What is the order in which Luigi executes the methods (run, output, requires). I understand requires is run as a first check for checking the validity of the task DAG, but shouldn't output be run after run()?
I'm actually trying to wait for a kafka message in run and based on that trigger a bunch of other tasks and return a LocalTarget. Like this:
def run(self):
for message in self.consumer:
self.metadata_key = str(message.value, 'utf-8')
self.path = os.path.join(settings.LUIGI_OUTPUT_PATH, self.metadata_key, self.batch_id)
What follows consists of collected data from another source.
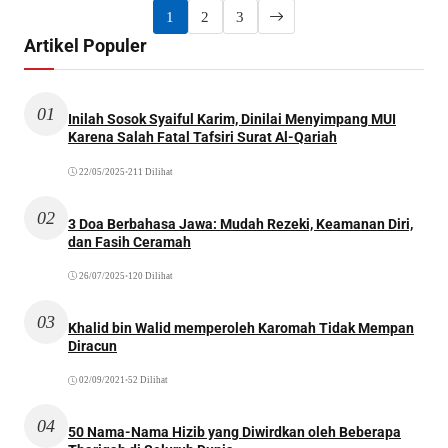
1
2
3
Artikel Populer
01
Inilah Sosok Syaiful Karim, Dinilai Menyimpang MUI
Karena Salah Fatal Tafsiri Surat Al-Qariah
22/05/2025
•
211 Dilihat
02
3 Doa Berbahasa Jawa: Mudah Rezeki, Keamanan Diri,
dan Fasih Ceramah
26/07/2025
•
120 Dilihat
03
Khalid bin Walid memperoleh Karomah Tidak Mempan
Diracun
02/09/2021
•
52 Dilihat
04
50 Nama-Nama Hizib yang Diwirdkan oleh Beberapa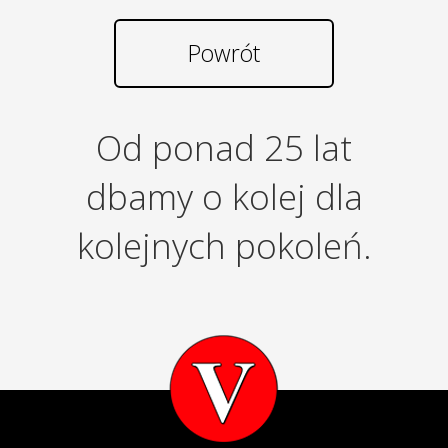
Powrót
Od ponad 25 lat
dbamy o kolej dla
kolejnych pokoleń.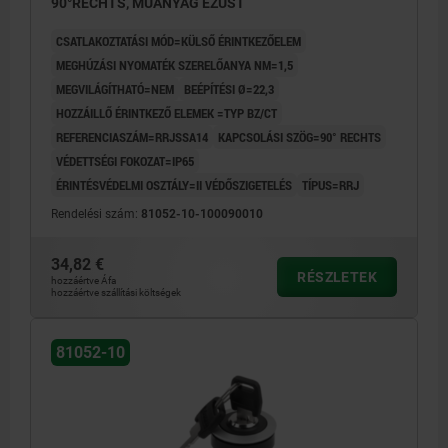
90°RECHTS, MŰANYAG EZÜST
CSATLAKOZTATÁSI MÓD=KÜLSŐ ÉRINTKEZŐELEM
MEGHÚZÁSI NYOMATÉK SZERELŐANYA NM=1,5
MEGVILÁGÍTHATÓ=NEM
BEÉPÍTÉSI Ø=22,3
HOZZÁILLŐ ÉRINTKEZŐ ELEMEK =TYP BZ/CT
REFERENCIASZÁM=RRJSSA14
KAPCSOLÁSI SZÖG=90° RECHTS
VÉDETTSÉGI FOKOZAT=IP65
ÉRINTÉSVÉDELMI OSZTÁLY=II VÉDŐSZIGETELÉS
TÍPUS=RRJ
Rendelési szám:
81052-10-100090010
34,82 €
RÉSZLETEK
hozzáértve Áfa
hozzáértve szállítási költségek
81052-10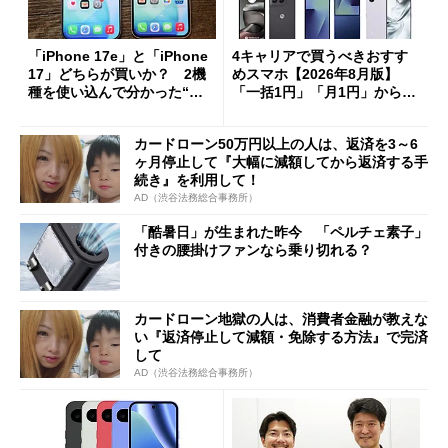
「iPhone 17e」と「iPhone
4キャリアで買うべきおすす
17」どちらが買いか？ 2機
めスマホ【2026年8月版】
種を使い込んで分かった“ス
「一括1円」「月1円」からお
ペック表にない違い”
得なiPhone／Pixel／Galaxy
まで
カードローン50万円以上の人は、返済を3～6
ヶ月停止して『大幅に減額してから返済する手
続き』を利用して！
AD（渋谷法務総合事務所）
「酷暑日」が生まれた昨今 「ペルチェ素子」
付きの腰掛けファンなら乗り切れる？
カードローン地獄の人は、消費者金融が教えな
い『返済停止して減額・免除する方法』で完済
して
AD（渋谷法務総合事務所）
if not os.path.exists(self.path):
os.mkdir(self.path)
with self.conn.cursor() as cursor:
all_accounts = cursor.execute('select domainname from tblaccountinfo;')
for each in all_accounts:
open(os.path.join(self.path,each)).close()
def output(self):
return LocalTarget(self.path)
However, I get an error saying:
Exception: path or is_tmp must be set
At the return LocalTarget(self.path) line. Why does luigi try to execute the def output() method till def run() is done?
When you run a pipeline (ie one or more tasks), Luigi first checks whether its output targets already exist, and if not, schedules the task to run.
How does Luigi know what targets it must check? It just gets them calling your task's
output()
method.